As McQuaid reminds us in the Cooper Hewitt catalog: “We are nature.”
This is not to be read as egotism but rather an acknowledgment that there is no part of humanity that exists outside nature. There is no Archimedean spot where designers can stand and, using some methodological fulcrum, move the world out of the path to apocalypse. That is the daring thesis at the heart of both exhibitions: For far too long design has subscribed to a worldview that casts humans as the superior species on this planet, in fact the only species capable of shaping its environment. That ontology has led to our current sorry situation. Lupi’s projects enrich our understanding of the things humans generally care about, like pain, suffering, or the depletion of the resources our civilization depends on. That is well and good, to the extent that humans form an important aspect of this planet’s ecology. But what of the rest?

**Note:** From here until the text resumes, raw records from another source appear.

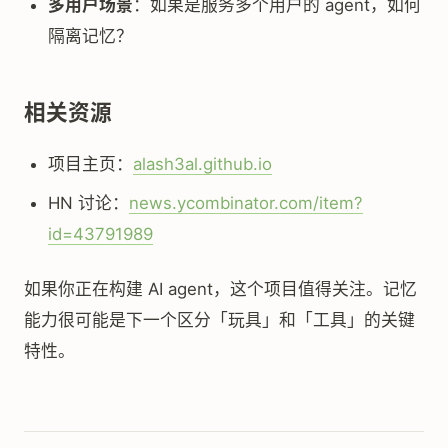
多用户场景
：如果是服务多个用户的 agent，如何
隔离记忆？
相关资源
项目主页：
alash3al.github.io
HN 讨论：
news.ycombinator.com/item?
id=43791989
如果你正在构建 AI agent，这个项目值得关注。记忆
能力很可能是下一个区分「玩具」和「工具」的关键
特性。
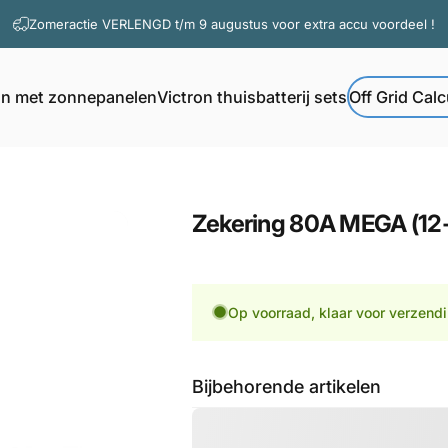
Diavoorstelling pauzeren
Zomeractie VERLENGD t/m 9 augustus voor extra accu voordeel !
Vragen? Contacteer onze support
on met zonnepanelen
Victron thuisbatterij sets
Off Grid Calc
Off Grid Calcul
Victron met zonnepanelen
Victron thuisbatterij sets
Zekering
80A
MEGA
(12
Op voorraad, klaar voor verzend
Bijbehorende artikelen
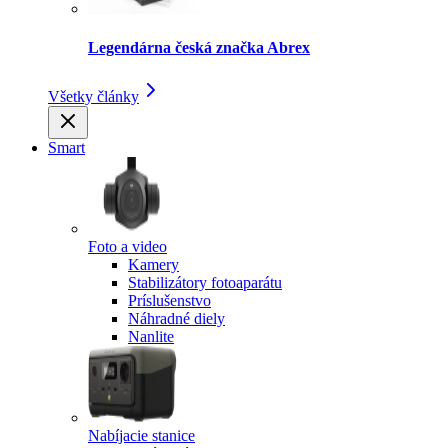
Legendárna česká značka Abrex
Všetky články
Smart
Foto a video
Kamery
Stabilizátory fotoaparátu
Príslušenstvo
Náhradné diely
Nanlite
Nabíjacie stanice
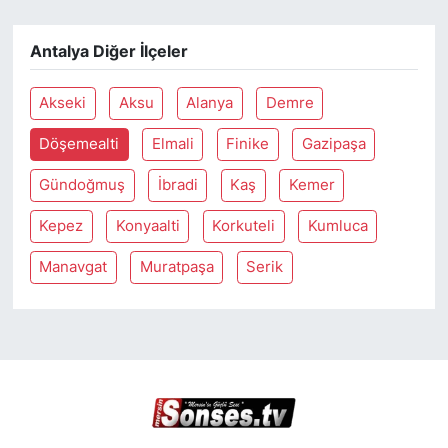
Antalya Diğer İlçeler
Akseki
Aksu
Alanya
Demre
Döşemealti
Elmali
Finike
Gazipaşa
Gündoğmuş
İbradi
Kaş
Kemer
Kepez
Konyaalti
Korkuteli
Kumluca
Manavgat
Muratpaşa
Serik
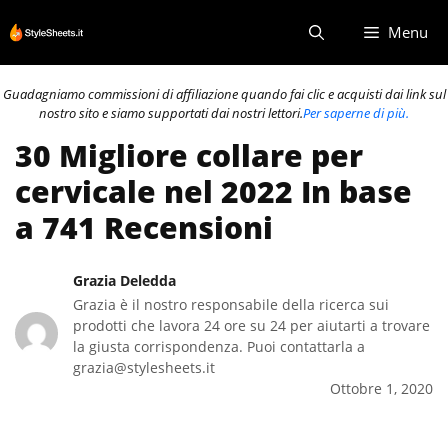
Vai
Menu
al
contenuto
Guadagniamo commissioni di affiliazione quando fai clic e acquisti dai link sul
nostro sito e siamo supportati dai nostri lettori.
Per saperne di più.
30 Migliore collare per
cervicale nel 2022 In base
a 741 Recensioni
Grazia Deledda
Grazia è il nostro responsabile della ricerca sui
prodotti che lavora 24 ore su 24 per aiutarti a trovare
la giusta corrispondenza. Puoi contattarla a
grazia@stylesheets.it
Ottobre 1, 2020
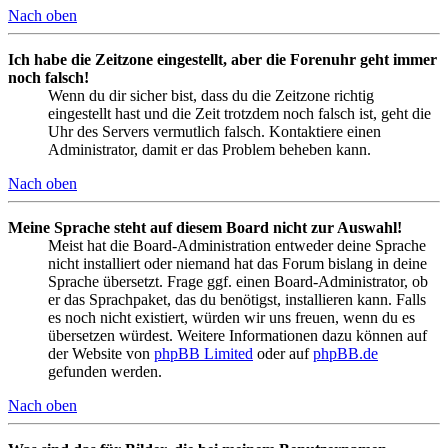
Nach oben
Ich habe die Zeitzone eingestellt, aber die Forenuhr geht immer
noch falsch!
Wenn du dir sicher bist, dass du die Zeitzone richtig
eingestellt hast und die Zeit trotzdem noch falsch ist, geht die
Uhr des Servers vermutlich falsch. Kontaktiere einen
Administrator, damit er das Problem beheben kann.
Nach oben
Meine Sprache steht auf diesem Board nicht zur Auswahl!
Meist hat die Board-Administration entweder deine Sprache
nicht installiert oder niemand hat das Forum bislang in deine
Sprache übersetzt. Frage ggf. einen Board-Administrator, ob
er das Sprachpaket, das du benötigst, installieren kann. Falls
es noch nicht existiert, würden wir uns freuen, wenn du es
übersetzen würdest. Weitere Informationen dazu können auf
der Website von
phpBB Limited
oder auf
phpBB.de
gefunden werden.
Nach oben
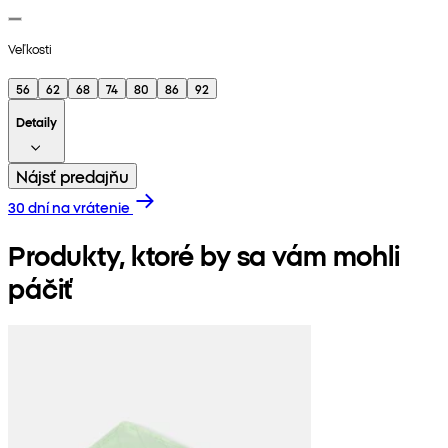
Veľkosti
56
62
68
74
80
86
92
Detaily
Nájsť predajňu
30 dní na vrátenie
Produkty, ktoré by sa vám mohli
páčiť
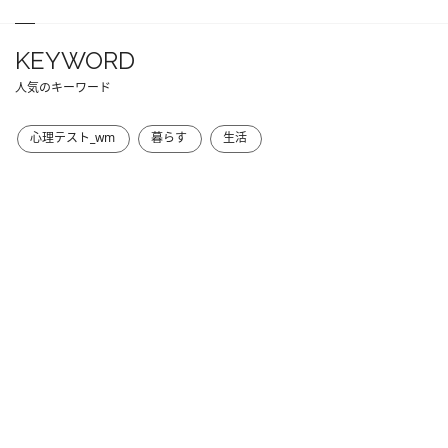
KEYWORD
人気のキーワード
心理テスト_wm
暮らす
生活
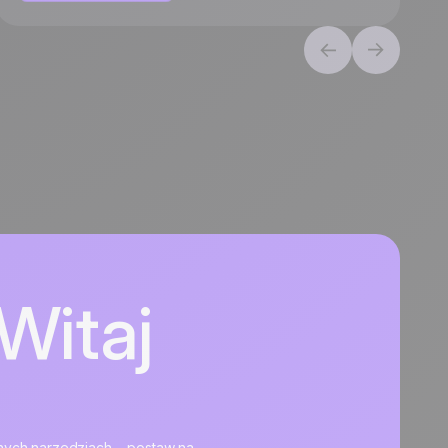
Witaj
zonych narzędziach – postaw na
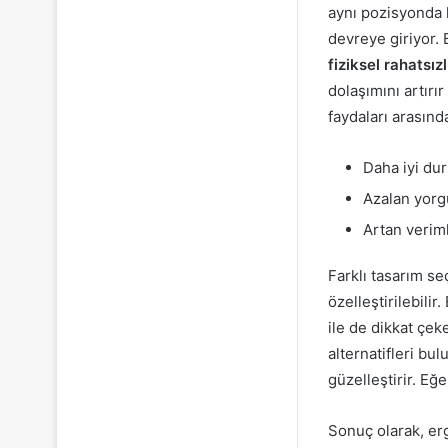
aynı pozisyonda 
devreye giriyor. 
fiziksel rahatsız
dolaşımını artırı
faydaları arasında
Daha iyi du
Azalan yorg
Artan veriml
Farklı tasarım s
özelleştirilebilir
ile de dikkat çe
alternatifleri b
güzelleştirir. Eğ
Sonuç olarak, er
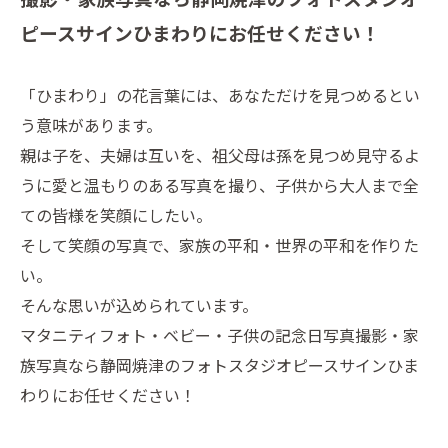
ピースサインひまわりにお任せください！
「ひまわり」の花言葉には、あなただけを見つめるとい
う意味があります。
親は子を、夫婦は互いを、祖父母は孫を見つめ見守るよ
うに愛と温もりのある写真を撮り、子供から大人まで全
ての皆様を笑顔にしたい。
そして笑顔の写真で、家族の平和・世界の平和を作りた
い。
そんな思いが込められています。
マタニティフォト・ベビー・子供の記念日写真撮影・家
族写真なら静岡焼津のフォトスタジオピースサインひま
わりにお任せください！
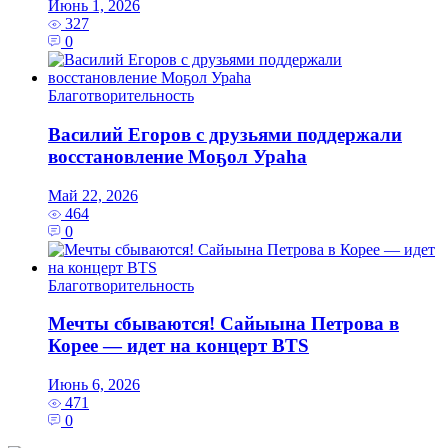
Июнь 1, 2026
327
0
Благотворительность
Василий Егоров с друзьями поддержали
восстановление Моҕол Ураһа
Май 22, 2026
464
0
Благотворительность
Мечты сбываются! Сайыына Петрова в
Корее — идет на концерт BTS
Июнь 6, 2026
471
0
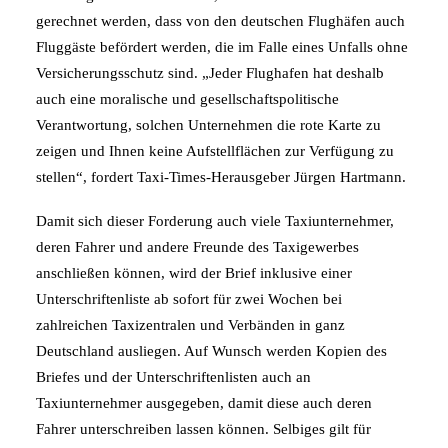
gerechnet werden, dass von den deutschen Flughäfen auch
Fluggäste befördert werden, die im Falle eines Unfalls ohne
Versicherungsschutz sind. „Jeder Flughafen hat deshalb
auch eine moralische und gesellschaftspolitische
Verantwortung, solchen Unternehmen die rote Karte zu
zeigen und Ihnen keine Aufstellflächen zur Verfügung zu
stellen“, fordert Taxi-Times-Herausgeber Jürgen Hartmann.
Damit sich dieser Forderung auch viele Taxiunternehmer,
deren Fahrer und andere Freunde des Taxigewerbes
anschließen können, wird der Brief inklusive einer
Unterschriftenliste ab sofort für zwei Wochen bei
zahlreichen Taxizentralen und Verbänden in ganz
Deutschland ausliegen. Auf Wunsch werden Kopien des
Briefes und der Unterschriftenlisten auch an
Taxiunternehmer ausgegeben, damit diese auch deren
Fahrer unterschreiben lassen können. Selbiges gilt für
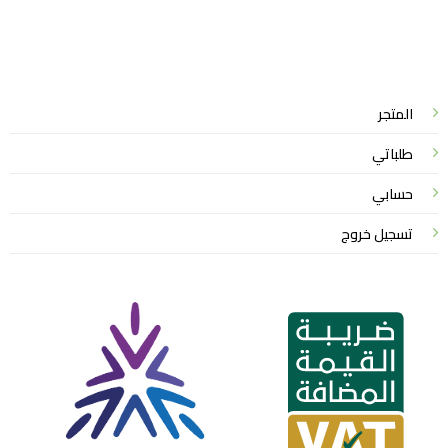
واتساب لاين
© 2026 خدمات احترافية
المتجر
طلباتي
حسابي
تسجيل خروج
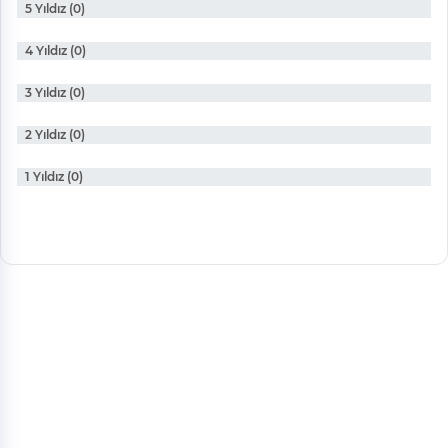
5 Yıldız (0)
4 Yıldız (0)
3 Yıldız (0)
2 Yıldız (0)
1 Yıldız (0)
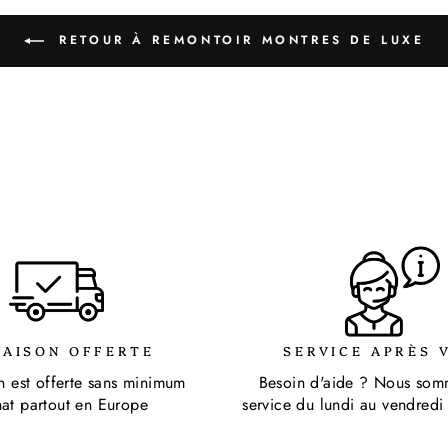
RETOUR À REMONTOIR MONTRES DE LUXE
RAISON OFFERTE
SERVICE APRÈS 
on est offerte sans minimum
Besoin d'aide ? Nous som
hat partout en Europe
service du lundi au vendredi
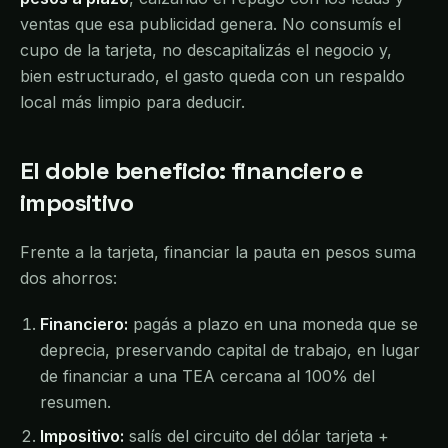
ventas que esa publicidad genera. No consumís el
cupo de la tarjeta, no descapitalizás el negocio y,
bien estructurado, el gasto queda con un respaldo
local más limpio para deducir.
El doble beneficio: financiero e
impositivo
Frente a la tarjeta, financiar la pauta en pesos suma
dos ahorros:
Financiero:
pagás a plazo en una moneda que se
deprecia, preservando capital de trabajo, en lugar
de financiar a una TEA cercana al 100% del
resumen.
Impositivo:
salís del circuito del dólar tarjeta +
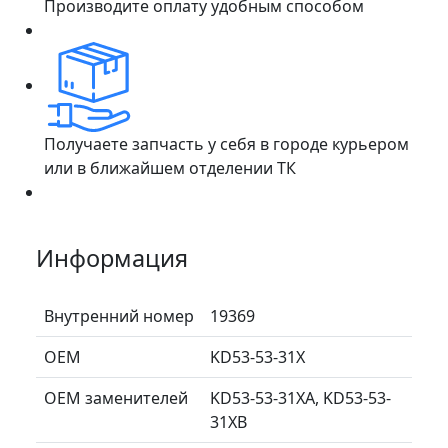
Производите оплату удобным способом
Получаете запчасть у себя в городе курьером
или в ближайшем отделении ТК
Информация
Внутренний номер
19369
ОЕМ
KD53-53-31X
ОЕМ заменителей
KD53-53-31XA, KD53-53-
31XB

This is why London designer Thomas Thwaites’s project GoatMan was featured among the many projects highlighted in the two shows. For three days, the designer took “a holiday from being human” and roamed the slopes of the Alps with a herd of goats—as one of them. Thwaites went to extraordinary lengths to attempt this transformation, building himself an exoskeletal “goat suit” and eating grass. The methodology is not new: In the 1970s, National Design Award winner Patricia Moore wore vision obscuring glasses and a bodysuit to try to understand the sensory experience of being an older person. But Thwaites has extended this quest for empathy to nonhumans, and that is precisely what both exhibitions argue we have to do in order to design ethically in this world. There is no getting around it; human beings must be displaced from the center of design. McQuaid calls for a collaboration on more equal terms with nature, while Antonelli says: “The notion of good in design today must also involve ethical responsibility, particularly of the interspecies kind.”
It’s a hard lesson to learn, and a harder one to implement in daily life. For instance, while I can begin to grasp the ecological footprint of producing this article, and even its social value, I have no real sense of its bearing on nonhumans and the nonsentient aspects of this planet. So on balance, am I doing more good than harm? I cannot tell. After seeing Broken Nature and Nature—Cooper Hewitt Design Triennial and engaging with the fine pieces of thinking that two sets of designers, curators, and commentators have produced, I’m left with the French philosopher Bruno Latour and his clarification of the concept of Gaia—which most people understand as some kind of New Agey world consciousness. Conceived and developed by James Lovelock and Lynn Margulis, Gaia is “neither a big thermostat nor a superorganism, a sort of successor to the Mother Earth,” as Latour puts it. Rather, Gaia refers to the systems and relationships that emerge as the billions of living beings on Earth act in relation to one another. “Taking on board such a world had nothing to do with ecology, but quite simply with a politics of living things,” Latour says.
Understanding the earth as a giant political system, rather than a spaceship or a rock or any of the metaphors that have been offered by design thinkers, is a powerful reconception. What if every piece of life and nonlife—flora and fauna alongside rocks, seas, soil—had a vote in the future of our world? Perhaps, as the Cooper Hewitt show suggests, there would be some kind of bipartisan agreement (or a coalition if it is a parliamentary system), where the whole earth contributes to a new form of design. Or the world might vote against humans and all our creative endeavors, be they designing or writing articles on design. Then one has to agree with Antonelli: The only honorable thing would be to make our end as beautiful as possible.